Troubleshooting
Common issues and how to resolve them.
Always disconnect your client
You should always manually disconnect your client with client.disconnect().await. The client writes to a local DB and manages SURB storage, so it needs to shut down gracefully. Failing to do this can lead to the errors described below.
Waiting for non-empty messages
When listening for a response, you may receive empty messages. These are SURB replenishment requests: the remote side asking for more reply SURBs. Filter them out:
let mut message = None;
while let Some(new_message) = client.wait_for_messages().await {
if !new_message.is_empty() {
message = new_message.into_iter().next();
break;
}
}Prefer client.next().await (from the futures::StreamExt trait, not the Nym Stream module) over client.wait_for_messages().await; it returns one message at a time which is easier to work with. You'll need use futures::StreamExt; in scope.
Verbose task client is being dropped logging
On client shutdown (expected)
When calling client.disconnect().await, the client logs that its background tasks are shutting down. This is normal and expected.

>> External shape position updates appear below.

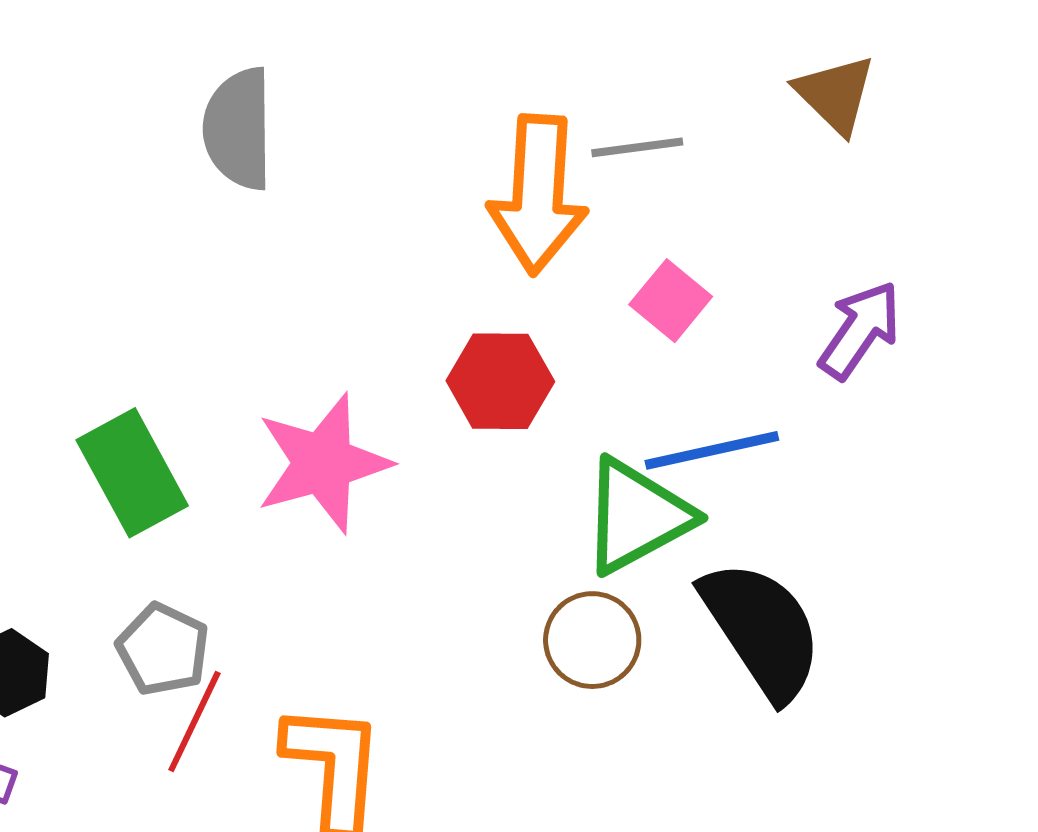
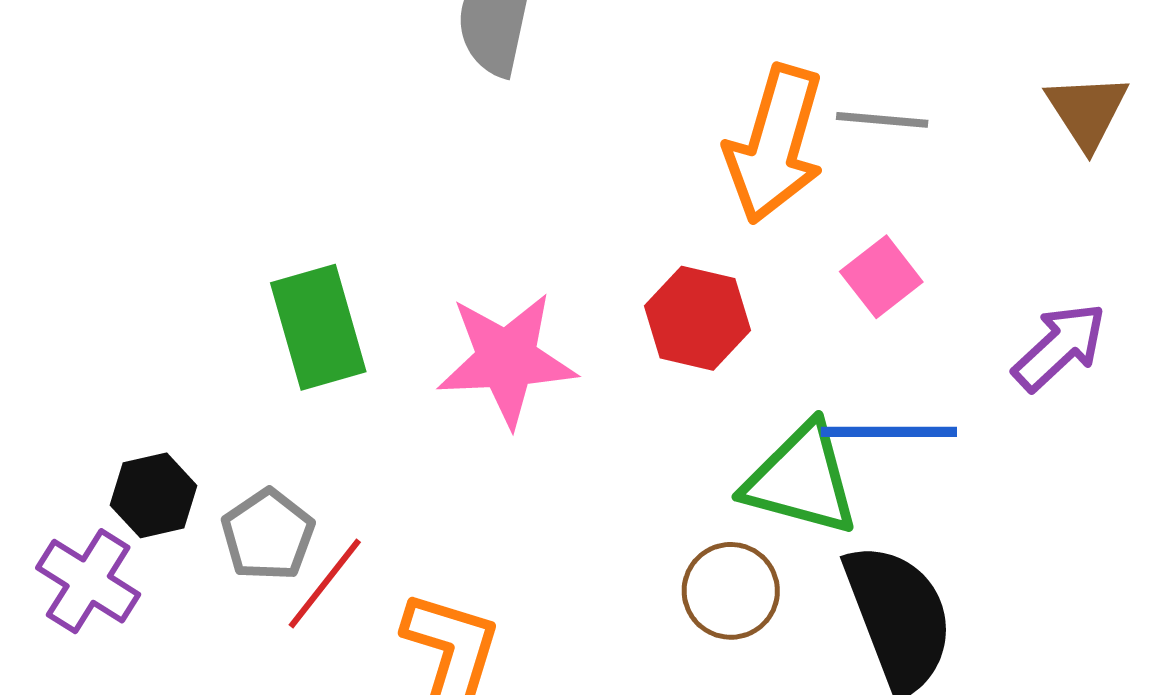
green triangle: (637, 516) -> (801, 480), turned 31
gray pentagon: (163, 649) -> (268, 535), moved

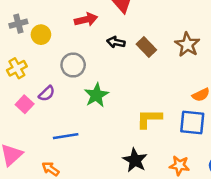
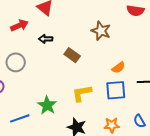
brown rectangle: (146, 47) -> (72, 55), moved
green star: (96, 95) -> (47, 105), moved

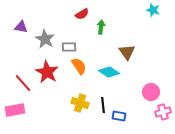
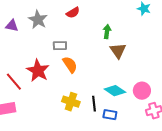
green arrow: (101, 27) -> (107, 32), moved
gray star: (45, 39) -> (38, 20), moved
cyan diamond: (109, 72) -> (115, 91), moved

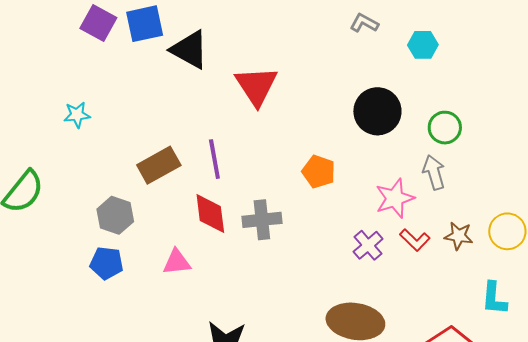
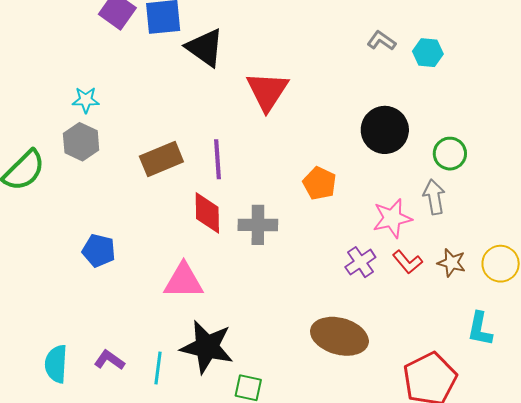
cyan hexagon: (423, 45) -> (428, 53), moved
gray hexagon: (115, 215) -> (81, 142), moved
pink triangle: (177, 262) -> (184, 281), moved, size x1.4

Control log verbosity with RUST_LOG:
RUST_LOG=warn cargo run --example simpleNot on client shutdown (unexpected)
If you see these messages unexpectedly, you may be killing the client process too early. See the next section.
Accidentally killing your client process too early
If you see errors like Polling shutdown failed: channel closed or panics about action control task has died, your client is being dropped before it finishes sending.
send_plain_message() is async, but it only blocks until the message is placed in the client's internal queue, not until it's actually sent into the Mixnet. After queuing, the client still needs to route-encrypt the message and interleave it with cover traffic.
Make sure the program stays alive long enough. In practice this means awaiting a response or calling sleep before disconnecting:
// Send a message
client.send_plain_message(recipient, "hello").await.unwrap();
// Wait for the reply (keeps the client alive)
if let Some(received) = client.wait_for_messages().await {
for r in received {
println!("Received: {}", String::from_utf8_lossy(&r.message));
}
}
// Always disconnect gracefully
client.disconnect().await;Lots of duplicate fragment received messages
WARN level logs about duplicate fragments are caused by Mixnet-level packet retransmission: the original and the retransmitted copy both arrive. This is not a bug in your client logic.